Dieudonné was scheduled to give 10 solo shows at a Montreal art gallery beginning tonight, but the owner of the venue said he has cancelled the shows after the comedian was turned back.
Dieudonné was also booked for two shows in Quebec City and a final one May 18 in Trois-Rivières.
Just hours before Dieudonné M’bala M’bala, which is his full name, flew out of France May 10, he was convicted on yet another hate-related charge by a Paris court and handed a two-month suspended jail sentence and a 10,000-Euro fine.
READ: REFUSED ENTRY INTO CANADA, DIEUDONNÉ VOWS TO TRY AGAIN
It concerned his show last year La Bête immonde, which was found to be racist and inciteful, specifically for its treatment of Jews.

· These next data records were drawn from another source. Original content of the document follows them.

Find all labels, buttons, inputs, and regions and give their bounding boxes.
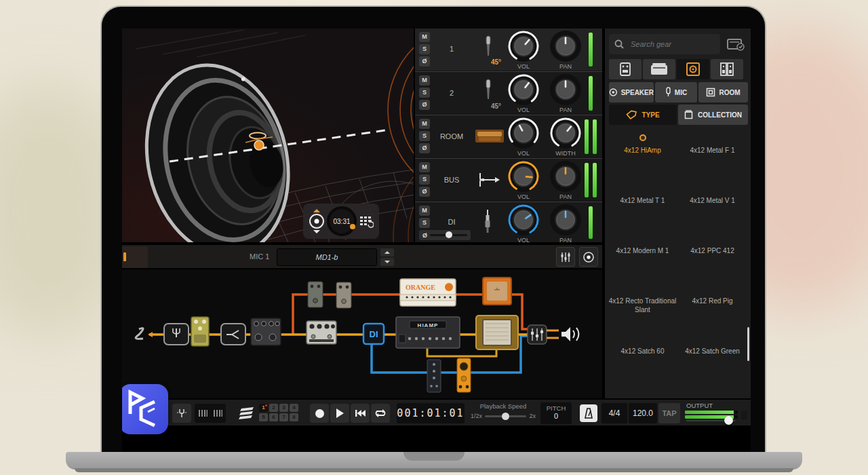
- preset-bank-4[interactable]: 4: [290, 404, 298, 412]
- mic-model-down-button[interactable]: [380, 258, 394, 266]
- channel-solo-button[interactable]: S: [419, 218, 430, 228]
- mic-distance-dial[interactable]: 03:31: [327, 206, 357, 236]
- tuner-pedal[interactable]: [164, 324, 189, 345]
- my-gear-icon[interactable]: [726, 37, 746, 54]
- channel-pan-knob[interactable]: PAN: [548, 160, 583, 204]
- speaker-3d-view[interactable]: 03:31: [122, 28, 415, 242]
- preset-bank-5[interactable]: 5: [259, 413, 268, 421]
- preset-bank-2[interactable]: 2: [269, 404, 278, 412]
- di-node[interactable]: DI: [363, 324, 384, 344]
- gear-item[interactable]: 4x12 Recto Traditional Slant: [608, 278, 677, 328]
- metronome-button[interactable]: [580, 404, 597, 422]
- output-mute-block[interactable]: [741, 411, 747, 419]
- bpm-display[interactable]: 120.0: [629, 403, 657, 423]
- channel-vol-knob[interactable]: VOL: [506, 160, 541, 204]
- channel-mute-button[interactable]: M: [419, 206, 430, 216]
- category-rack-button[interactable]: [711, 59, 743, 79]
- search-input[interactable]: [629, 39, 704, 49]
- gear-item[interactable]: 4x12 Modern M 1: [608, 228, 677, 278]
- channel-phase-slider[interactable]: Ø: [419, 230, 471, 240]
- mic-model-selector[interactable]: MD1-b: [277, 248, 377, 266]
- orange-cab[interactable]: [483, 278, 511, 305]
- filter-room-button[interactable]: ROOM: [698, 82, 748, 102]
- rewind-button[interactable]: [351, 404, 370, 423]
- grid-reset-icon[interactable]: [359, 214, 374, 229]
- channel-pan-knob[interactable]: PAN: [548, 204, 583, 247]
- overdrive-pedal[interactable]: [191, 317, 209, 346]
- mic-down-chevron[interactable]: [313, 230, 320, 233]
- category-cabinet-button[interactable]: [677, 59, 709, 79]
- channel-solo-button[interactable]: S: [419, 131, 430, 141]
- dark-pedal[interactable]: [251, 318, 281, 345]
- channel-phase-button[interactable]: Ø: [419, 143, 430, 153]
- speed-slider-knob[interactable]: [502, 413, 509, 420]
- di-orange-pedal[interactable]: [457, 358, 471, 392]
- tuner-button[interactable]: [172, 404, 191, 423]
- output-volume-knob[interactable]: [724, 416, 733, 425]
- tap-tempo-button[interactable]: TAP: [658, 403, 680, 423]
- gear-search[interactable]: [609, 34, 720, 54]
- di-rack-unit[interactable]: [427, 360, 441, 392]
- gear-item[interactable]: 4x12 Metal F 1: [677, 128, 747, 178]
- gear-item[interactable]: 4x12 Red Pig: [677, 278, 747, 328]
- filter-mic-button[interactable]: MIC: [655, 82, 697, 102]
- output-volume-slider[interactable]: [686, 420, 735, 421]
- gear-item-partial[interactable]: [677, 379, 747, 398]
- channel-phase-button[interactable]: Ø: [419, 56, 430, 66]
- mixer-channel-2[interactable]: MSØ245° VOL PAN: [415, 71, 602, 114]
- tab-collection[interactable]: COLLECTION: [678, 104, 748, 125]
- tab-type[interactable]: TYPE: [609, 104, 677, 125]
- mic-target-icon[interactable]: [309, 213, 325, 229]
- channel-pan-knob[interactable]: PAN: [548, 30, 583, 73]
- chain-mixer-node[interactable]: [528, 325, 547, 344]
- category-amp-button[interactable]: [643, 59, 675, 79]
- channel-phase-button[interactable]: Ø: [419, 100, 430, 110]
- gear-item[interactable]: 4x12 Satch 60: [608, 328, 677, 379]
- pitch-control[interactable]: PITCH 0: [540, 402, 572, 424]
- mixer-channel-1[interactable]: MSØ145° VOL PAN: [415, 28, 602, 71]
- channel-mute-button[interactable]: M: [419, 162, 430, 172]
- gear-item[interactable]: 4x12 Satch Green: [677, 328, 747, 379]
- channel-width-knob[interactable]: WIDTH: [548, 117, 583, 160]
- channel-phase-button[interactable]: Ø: [419, 187, 430, 197]
- channel-vol-knob[interactable]: VOL: [506, 73, 541, 117]
- channel-solo-button[interactable]: S: [419, 44, 430, 54]
- mixer-channel-bus[interactable]: MSØBUS VOL PAN: [415, 158, 602, 201]
- selected-cab[interactable]: [476, 316, 518, 349]
- channel-mute-button[interactable]: M: [419, 75, 430, 86]
- preset-list-button[interactable]: [239, 406, 255, 423]
- chorus-pedal[interactable]: [307, 321, 336, 344]
- gear-scrollbar[interactable]: [747, 327, 749, 361]
- play-button[interactable]: [330, 404, 349, 423]
- speed-slider[interactable]: [485, 415, 526, 417]
- gear-item[interactable]: 4x12 Metal T 1: [608, 178, 677, 228]
- record-button[interactable]: [310, 404, 329, 423]
- branch-pedal-1[interactable]: [308, 282, 323, 307]
- mixer-channel-room[interactable]: MSØROOM VOL WIDTH: [415, 115, 602, 157]
- splitter-node[interactable]: [221, 324, 245, 345]
- gear-item[interactable]: 4x12 HiAmp: [608, 128, 677, 178]
- gear-item-partial[interactable]: [608, 379, 677, 398]
- channel-vol-knob[interactable]: VOL: [506, 204, 541, 247]
- preset-bank-6[interactable]: 6: [269, 413, 278, 421]
- orange-amp[interactable]: ORANGE: [400, 279, 456, 306]
- channel-solo-button[interactable]: S: [419, 174, 430, 185]
- preset-bank-7[interactable]: 7: [279, 413, 288, 421]
- channel-vol-knob[interactable]: VOL: [506, 30, 541, 73]
- channel-solo-button[interactable]: S: [419, 88, 430, 98]
- gear-item[interactable]: 4x12 Metal V 1: [677, 178, 747, 228]
- mic-up-chevron[interactable]: [313, 209, 320, 212]
- channel-vol-knob[interactable]: VOL: [506, 117, 541, 160]
- loop-button[interactable]: [371, 404, 390, 423]
- preset-bank-3[interactable]: 3: [279, 404, 288, 412]
- input-jack-icon[interactable]: [136, 328, 153, 339]
- gear-item[interactable]: 4x12 PPC 412: [677, 228, 747, 278]
- branch-pedal-2[interactable]: [336, 282, 351, 308]
- mic-model-up-button[interactable]: [380, 248, 394, 256]
- channel-mute-button[interactable]: M: [419, 119, 430, 129]
- preset-bank-1[interactable]: 1: [259, 404, 268, 412]
- category-stomp-button[interactable]: [609, 59, 642, 79]
- filter-speaker-button[interactable]: SPEAKER: [609, 82, 654, 102]
- time-signature[interactable]: 4/4: [601, 403, 627, 423]
- mixer-view-button[interactable]: [556, 247, 575, 267]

Dieudonné, 50, has received some 15 convictions over the past several years in France, as well as Belgium. In 2014, he was banned from entering the United Kingdom to perform out of concern for public safety.
He is infamous for ridiculing of the Holocaust and describing Jewish conspiracies and nefariousness, as well as for having expressed empathy for the terrorists who committed the murders at the Charlie Hebdo magazine and a kosher supermarket last year in Paris. His comments have been made not only in the form of satire on stage, but in other public platforms.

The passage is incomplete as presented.